● **Page-level text extractions**:
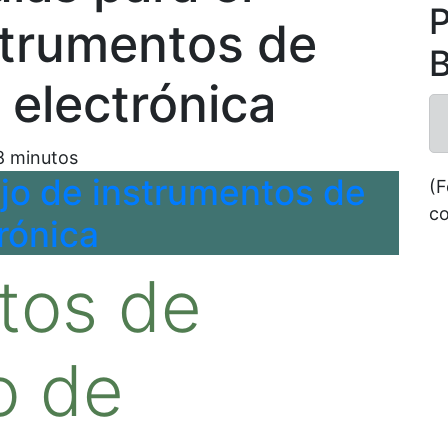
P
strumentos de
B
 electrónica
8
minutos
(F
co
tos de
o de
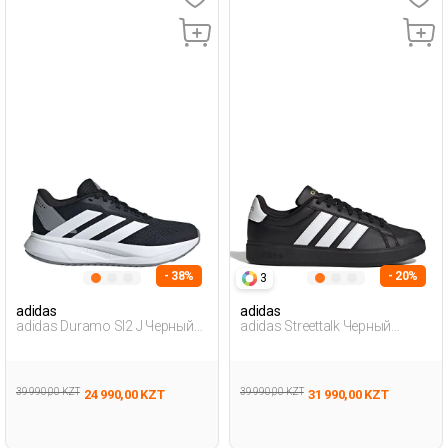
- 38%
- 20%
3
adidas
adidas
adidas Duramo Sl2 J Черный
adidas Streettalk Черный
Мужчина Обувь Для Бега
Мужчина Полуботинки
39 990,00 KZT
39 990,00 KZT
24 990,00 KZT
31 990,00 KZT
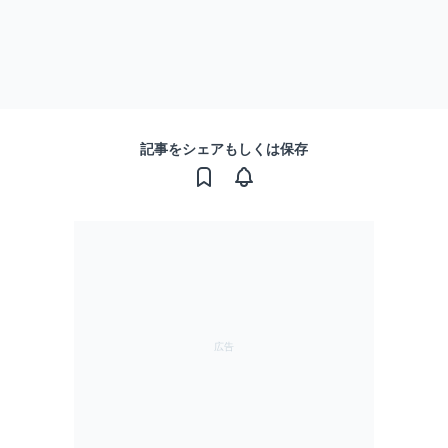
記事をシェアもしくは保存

--

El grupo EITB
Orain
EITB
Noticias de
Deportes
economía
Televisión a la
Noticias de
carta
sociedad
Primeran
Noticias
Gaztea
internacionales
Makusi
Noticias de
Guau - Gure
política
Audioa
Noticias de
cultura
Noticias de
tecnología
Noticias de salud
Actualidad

● **Assignment**:
How many lines of the entries above include the word "Мужчина"? Answer with the number only.

● **The answer**:
2